[Opening SUPPLIED MATERIAL section]

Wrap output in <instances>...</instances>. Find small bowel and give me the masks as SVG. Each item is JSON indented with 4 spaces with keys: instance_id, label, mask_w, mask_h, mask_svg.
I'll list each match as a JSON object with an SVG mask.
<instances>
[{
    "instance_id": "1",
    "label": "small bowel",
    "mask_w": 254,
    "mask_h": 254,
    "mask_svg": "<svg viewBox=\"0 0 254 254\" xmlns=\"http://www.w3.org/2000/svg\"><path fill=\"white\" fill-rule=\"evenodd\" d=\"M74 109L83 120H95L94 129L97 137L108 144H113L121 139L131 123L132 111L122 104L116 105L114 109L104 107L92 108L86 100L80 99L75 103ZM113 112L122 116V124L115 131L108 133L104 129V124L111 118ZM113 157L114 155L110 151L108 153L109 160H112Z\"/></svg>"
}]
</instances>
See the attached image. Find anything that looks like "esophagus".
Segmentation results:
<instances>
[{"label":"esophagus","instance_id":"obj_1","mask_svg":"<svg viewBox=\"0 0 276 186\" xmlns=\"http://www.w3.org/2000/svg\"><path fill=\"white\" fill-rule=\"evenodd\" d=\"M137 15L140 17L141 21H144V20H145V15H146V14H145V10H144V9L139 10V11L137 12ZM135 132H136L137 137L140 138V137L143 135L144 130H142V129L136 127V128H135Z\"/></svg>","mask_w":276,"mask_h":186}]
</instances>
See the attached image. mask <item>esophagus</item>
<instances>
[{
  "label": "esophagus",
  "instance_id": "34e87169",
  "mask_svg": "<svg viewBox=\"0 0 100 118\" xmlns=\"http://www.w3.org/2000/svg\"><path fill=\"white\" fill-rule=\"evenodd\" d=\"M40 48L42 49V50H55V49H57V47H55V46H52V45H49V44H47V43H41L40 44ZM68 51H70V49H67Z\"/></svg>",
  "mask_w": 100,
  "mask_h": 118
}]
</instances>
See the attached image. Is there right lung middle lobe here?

[Closing SUPPLIED MATERIAL section]

**THE PROBLEM**
Reproduce the material in full. Keep it identical to the original.

**TASK SOLUTION**
Wrap output in <instances>...</instances>. Find small bowel and give me the masks as SVG. Each item is JSON indented with 4 spaces with keys: instance_id, label, mask_w, mask_h, mask_svg.
I'll list each match as a JSON object with an SVG mask.
<instances>
[{
    "instance_id": "1",
    "label": "small bowel",
    "mask_w": 254,
    "mask_h": 254,
    "mask_svg": "<svg viewBox=\"0 0 254 254\" xmlns=\"http://www.w3.org/2000/svg\"><path fill=\"white\" fill-rule=\"evenodd\" d=\"M74 109L83 120H95L94 129L97 137L108 144H113L121 139L131 123L132 111L122 104L116 105L114 109L104 107L92 108L86 100L80 99L75 103ZM113 112L122 116V124L115 131L108 133L104 129V124L111 118ZM113 157L114 155L110 151L108 153L109 160H112Z\"/></svg>"
}]
</instances>
See the attached image. Find anything that looks like "esophagus".
Segmentation results:
<instances>
[{"label":"esophagus","instance_id":"obj_1","mask_svg":"<svg viewBox=\"0 0 276 186\" xmlns=\"http://www.w3.org/2000/svg\"><path fill=\"white\" fill-rule=\"evenodd\" d=\"M137 15L140 17L141 21H144V20H145V15H146V14H145V10H144V9L139 10V11L137 12ZM135 132H136L137 137L140 138V137L143 135L144 130H142V129L136 127V128H135Z\"/></svg>","mask_w":276,"mask_h":186}]
</instances>
See the attached image. mask <item>esophagus</item>
<instances>
[{
  "label": "esophagus",
  "instance_id": "34e87169",
  "mask_svg": "<svg viewBox=\"0 0 100 118\" xmlns=\"http://www.w3.org/2000/svg\"><path fill=\"white\" fill-rule=\"evenodd\" d=\"M40 48L42 49V50H55V49H57V47H55V46H52V45H49V44H47V43H41L40 44ZM68 51H70V49H67Z\"/></svg>",
  "mask_w": 100,
  "mask_h": 118
}]
</instances>
See the attached image. Is there right lung middle lobe here?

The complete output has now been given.